Un réseau de trafiquants d’organes humains composé de huit membres et dirigé par un médecin et un mécanicien a été démantelé par la police pakistanaise, ont rapporté lundi des médias, citant les autorités.

Le réseau avait procédé à plus de 328 transplantations illégales de reins, ayant causé la mort d’au moins trois personnes, selon les mêmes sources.
Le médecin qui a déjà été arrêté cinq fois pour erreur médicale, utilisait le mécanicien comme assistant et anesthésiste pendant les opérations chirurgicales, selon une enquête de police, reprise par les médias.
Les interventions étaient pratiquées sur des individus rencontrés dans des hôpitaux et attirés par de fausses promesses, a montré une enquête de police.
Les reins étaient prélevés ou transplantés aux domiciles de personnes privées, parfois même sans que le patient n’en ait conscience, a expliqué le chef du gouvernement de la province du Pendjab, Mohsin Naqvi, cité par les médias.
Les organes étaient vendus à un prix pouvant atteindre 10 millions de roupies (33.000 euros) pour des clients étrangers, a-t-il précisé.
Le réseau de huit membres opérait au Pendjab (centre-Est) et dans la partie du Cachemire placée sous administration pakistanaise (Nord-Est).
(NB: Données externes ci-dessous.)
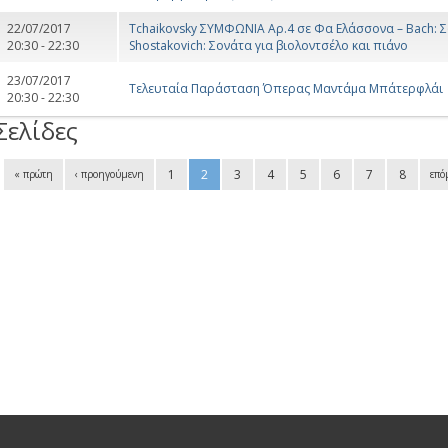
22/07/2017
Tchaikovsky ΣΥΜΦΩΝΙΑ Αρ.4 σε Φα Ελάσσονα – Bach: Σ
20:30 - 22:30
Shostakovich: Σονάτα για βιολοντσέλο και πιάνο
23/07/2017
Τελευταία Παράσταση Όπερας Μαντάμα Μπάτερφλάι
20:30 - 22:30
Σελίδες
1
2
3
4
5
6
7
8
« πρώτη
‹ προηγούμενη
επό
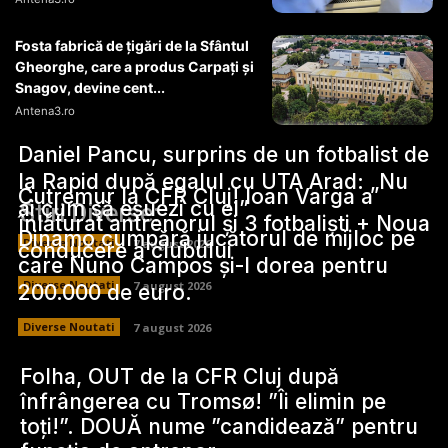
Fosta fabrică de țigări de la Sfântul
Gheorghe, care a produs Carpați și
Snagov, devine cent...
Antena3.ro
Daniel Pancu, surprins de un fotbalist de
la Rapid după egalul cu UTA Arad: „Nu
Cutremur la CFR Cluj! Ioan Varga a
ai cum să eșuezi cu el”
Stiri Diverse:
înlăturat antrenorul și 3 fotbaliști + Noua
Dinamo cumpără jucătorul de mijloc pe
Diverse Noutati
7 august 2026
conducere a clubului
care Nuno Campos și-l dorea pentru
Diverse Noutati
7 august 2026
200.000 de euro.
Diverse Noutati
7 august 2026
Folha, OUT de la CFR Cluj după
înfrângerea cu Tromsø! ”Îi elimin pe
toți!”. DOUĂ nume ”candidează” pentru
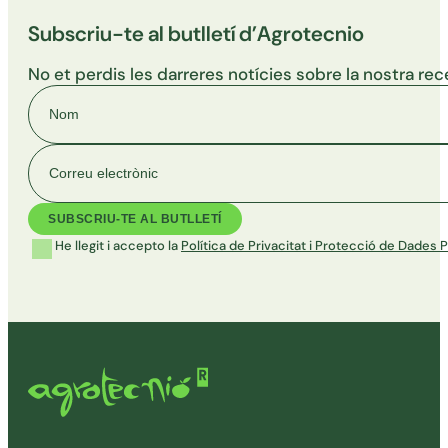
Subscriu-te al butlletí d’Agrotecnio
No et perdis les darreres notícies sobre la nostra rec
Nom
Correu electrònic
He llegit i accepto la
Política de Privacitat i Protecció de Dades 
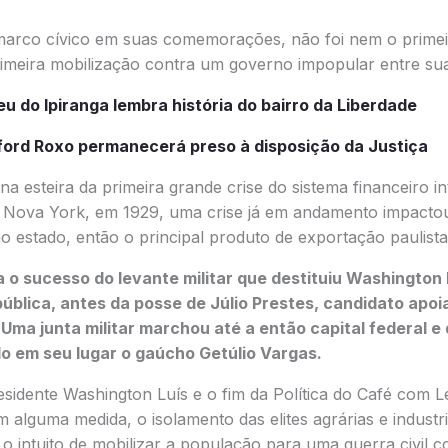
rco cívico em suas comemorações, não foi nem o primeiro
imeira mobilização contra um governo impopular entre suas
 do Ipiranga lembra história do bairro da Liberdade
lford Roxo permanecerá preso à disposição da Justiça
a esteira da primeira grande crise do sistema financeiro i
 Nova York, em 1929, uma crise já em andamento impacto
 estado, então o principal produto de exportação paulista
a o sucesso do levante militar que destituiu Washington 
ública, antes da posse de Júlio Prestes, candidato apoia
 Uma junta militar marchou até a então capital federal e 
o em seu lugar o gaúcho Getúlio Vargas.
sidente Washington Luís e o fim da Política do Café com Le
alguma medida, o isolamento das elites agrárias e industria
o intuito de mobilizar a população para uma guerra civil 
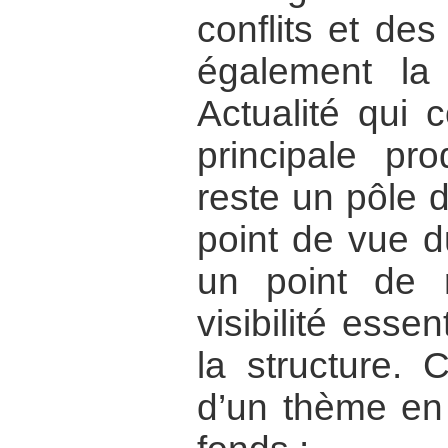
conflits et des
également la
Actualité qui 
principale pr
reste un pôle d
point de vue d
un point de 
visibilité esse
la structure. 
d’un thème en 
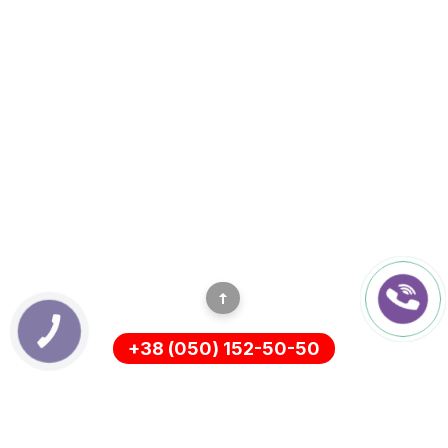
КНОПКА
ЗВ'ЯЗКУ
+38 (050) 152-50-50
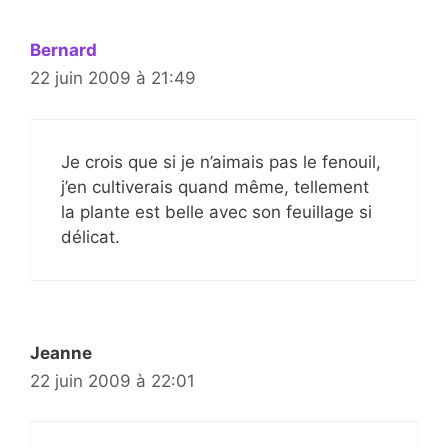
Bernard
22 juin 2009 à 21:49
Je crois que si je n’aimais pas le fenouil,
j’en cultiverais quand même, tellement
la plante est belle avec son feuillage si
délicat.
Jeanne
22 juin 2009 à 22:01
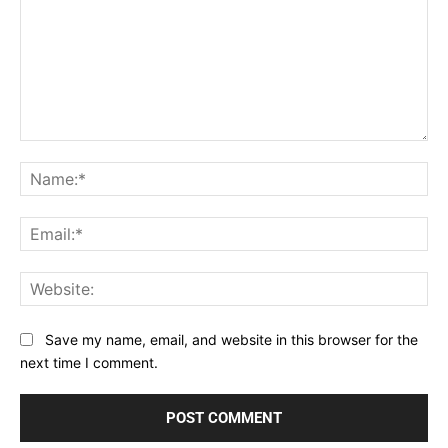
Comment:
Na
Ema
Web
Save my name, email, and website in this browser for the
next time I comment.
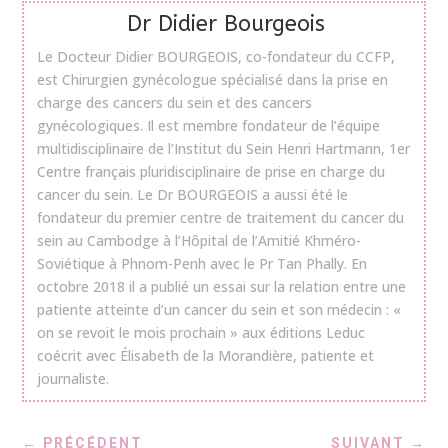
Dr Didier Bourgeois
Le Docteur Didier BOURGEOIS, co-fondateur du CCFP,
est Chirurgien gynécologue spécialisé dans la prise en
charge des cancers du sein et des cancers
gynécologiques. Il est membre fondateur de l’équipe
multidisciplinaire de l’Institut du Sein Henri Hartmann, 1er
Centre français pluridisciplinaire de prise en charge du
cancer du sein. Le Dr BOURGEOIS a aussi été le
fondateur du premier centre de traitement du cancer du
sein au Cambodge à l’Hôpital de l’Amitié Khméro-
Soviétique à Phnom-Penh avec le Pr Tan Phally. En
octobre 2018 il a publié un essai sur la relation entre une
patiente atteinte d’un cancer du sein et son médecin : «
on se revoit le mois prochain » aux éditions Leduc
coécrit avec Élisabeth de la Morandière, patiente et
journaliste.
←
PRÉCÉDENT
SUIVANT
→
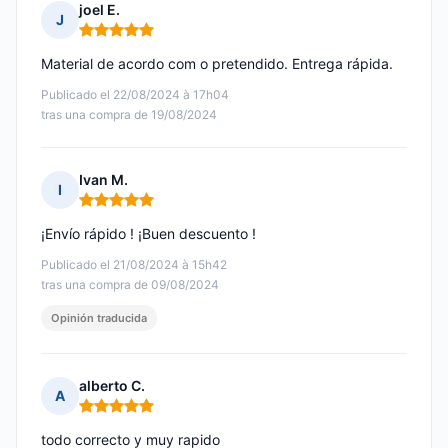
joel E.
J
Nota: 5 de 5
Material de acordo com o pretendido. Entrega rápida.
Publicado el 22/08/2024 à 17h04
tras una compra de 19/08/2024
Ivan M.
I
Nota: 5 de 5
¡Envío rápido ! ¡Buen descuento !
Publicado el 21/08/2024 à 15h42
tras una compra de 09/08/2024
Opinión traducida
alberto C.
A
Nota: 5 de 5
todo correcto y muy rapido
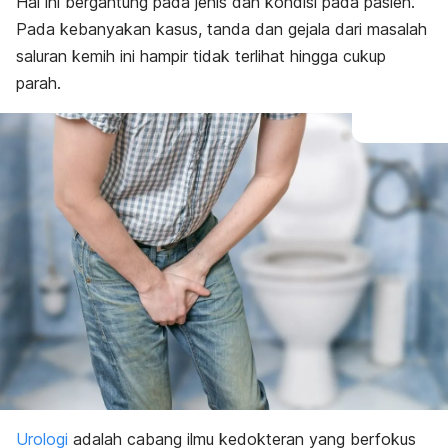
Hal ini bergantung pada jenis dan kondisi pada pasien.
Sulit menahan kencing
Disfungsi ereksi dan masalah seksual pria
Pada kebanyakan kasus, tanda dan gejala dari masalah
saluran kemih ini hampir tidak terlihat hingga cukup
parah.
Urologi
adalah cabang ilmu kedokteran yang berfokus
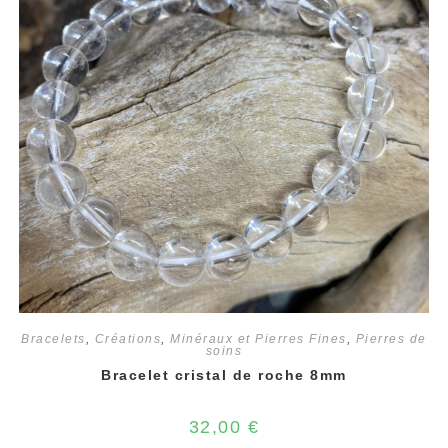
Bracelets
,
Créations
,
Minéraux et Pierres Fines
,
Pierres de
soins
Bracelet cristal de roche 8mm
32,00
€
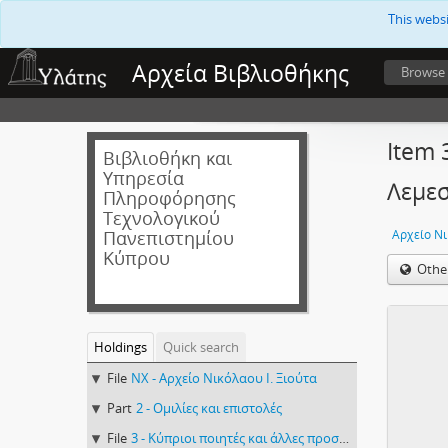
This webs
Αρχεία Βιβλιοθήκης
Browse
Item 
Βιβλιοθήκη και
Υπηρεσία
Λεμεσ
Πληροφόρησης
Τεχνολογικού
Πανεπιστημίου
Αρχείο Νι
Κύπρου
Othe
Holdings
Quick search
File
NX - Αρχείο Νικόλαου Ι. Ξιούτα
Part
2 - Ομιλίες και επιστολές
File
3 - Κύπριοι ποιητές και άλλες προσωπικότητες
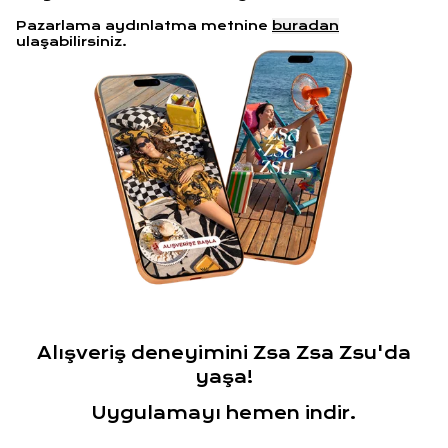
Pazarlama aydınlatma metnine
buradan
ulaşabilirsiniz.
Alışveriş deneyimini Zsa Zsa Zsu'da
yaşa!
Uygulamayı hemen indir.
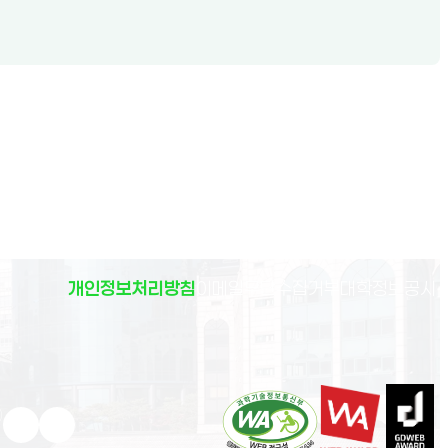
(
개인정보처리방침
이메일무단수집거부
대학정보공시
)
유튜브 새 창으로 열림
인스타그램 새 창으로 열림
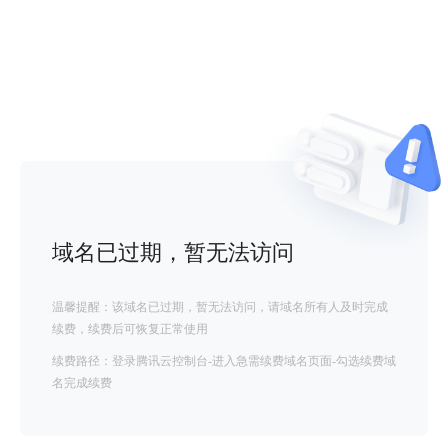
域名已过期，暂无法访问
温馨提醒：该域名已过期，暂无法访问，请域名所有人及时完成
续费，续费后可恢复正常使用
续费路径：登录腾讯云控制台-进入急需续费域名页面-勾选续费域
名完成续费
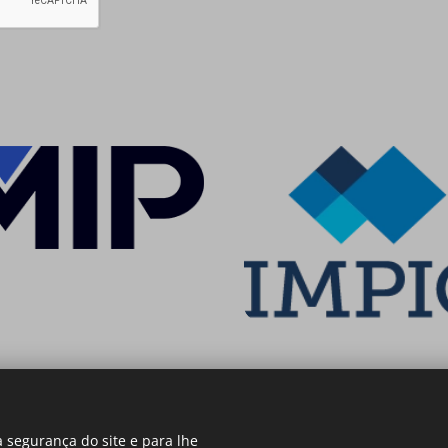
 segurança do site e para lhe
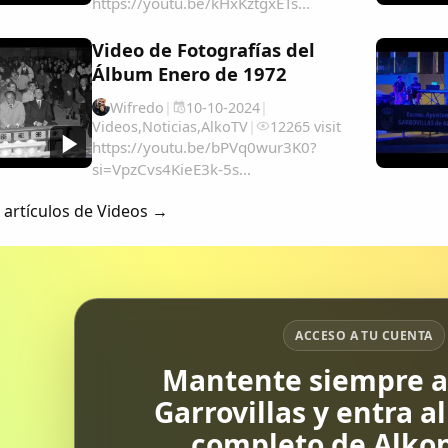
https://youtu.be/kHxKztgxETs...
Video de Fotografías del
Álbum Enero de 1972
Wifredo
|
10-10-2024
|
Videos
,
Noticias
,
AlkoTV
|
12265 visit
https://youtu.be/bPVq0wur3K0?
si=VpzCvs4KieE3k-5s...
 artículos de Videos →
ACCESO A TU CUENTA
Mantente siempre al
Garrovillas y entra a
completo de Alkon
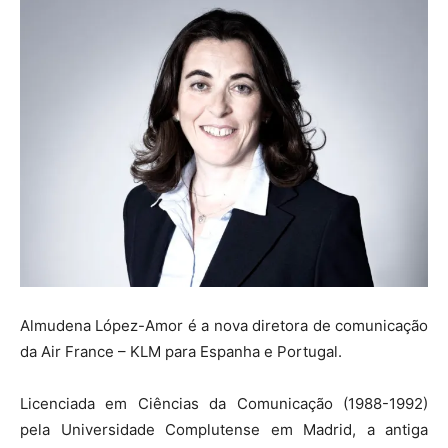
Almudena López-Amor é a nova diretora de comunicação
da Air France – KLM para Espanha e Portugal.
Licenciada em Ciências da Comunicação (1988-1992)
pela Universidade Complutense em Madrid, a antiga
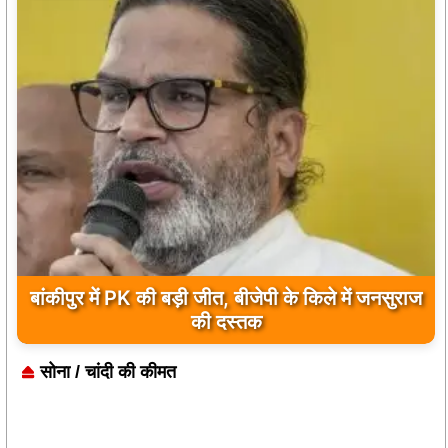
बांकीपुर में PK की बड़ी जीत, बीजेपी के किले में जनसुराज
की दस्तक
सोना / चांदी की कीमत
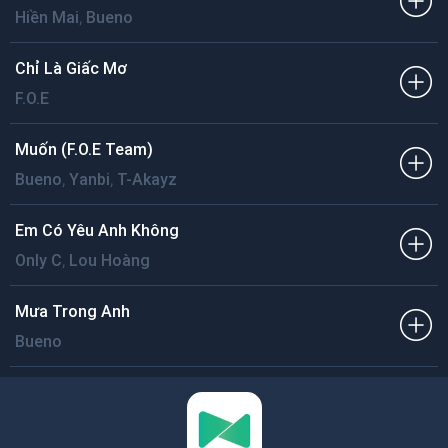
,
Hiền Mai
Bueno
Chỉ Là Giấc Mơ
F.O.E
Muốn (F.O.E Team)
,
,
Bueno
Yanbi
T-Akayz
Em Có Yêu Anh Không
,
Only C
Lou Hoàng
Mưa Trong Anh
Bueno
Ses activités ont causé la mort d’au moins trois personnes.
« Les faits et chiffres qui nous sont parvenus font trembler le cœur », a déclaré M. Naqvi lors d’une conférence de presse dimanche.
La bande est responsable de « beaucoup plus d’opérations et de transplantations illégales que ça.
Ce sont celles que nous avons confirmées », a-t-il ajouté.
Le Pakistan a interdit en 2010 le trafic d’organes humains, puni d’une peine de prison maximale de 10 ans.